┌─ Dataset records
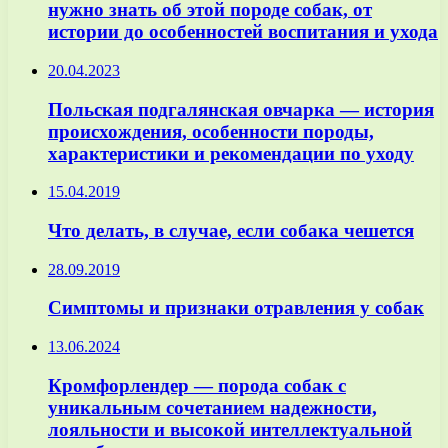
нужно знать об этой породе собак, от
истории до особенностей воспитания и ухода
20.04.2023
Польская подгалянская овчарка — история
происхождения, особенности породы,
характеристики и рекомендации по уходу
15.04.2019
Что делать, в случае, если собака чешется
28.09.2019
Симптомы и признаки отравления у собак
13.06.2024
Кромфорлендер — порода собак с
уникальным сочетанием надежности,
лояльности и высокой интеллектуальной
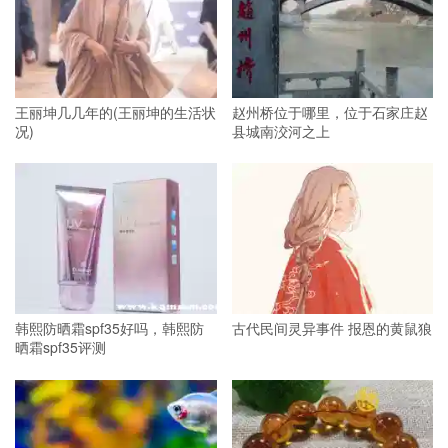
王丽坤几几年的(王丽坤的生活状
赵州桥位于哪里，位于石家庄赵
况)
县城南洨河之上
韩熙防晒霜spf35好吗，韩熙防
古代民间灵异事件 报恩的黄鼠狼
晒霜spf35评测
└─
- [Brief] Exact copies of the entries above are needed, without their pictures.

- [Answer for the task]
нужно знать об этой породе собак, от
истории до особенностей воспитания и ухода
20.04.2023
Польская подгалянская овчарка — история
происхождения, особенности породы,
характеристики и рекомендации по уходу
15.04.2019
Что делать, в случае, если собака чешется
28.09.2019
Симптомы и признаки отравления у собак
13.06.2024
Кромфорлендер — порода собак с
уникальным сочетанием надежности,
лояльности и высокой интеллектуальной
王丽坤几几年的(王丽坤的生活状
赵州桥位于哪里，位于石家庄赵
况)
县城南洨河之上
韩熙防晒霜spf35好吗，韩熙防
古代民间灵异事件 报恩的黄鼠狼
晒霜spf35评测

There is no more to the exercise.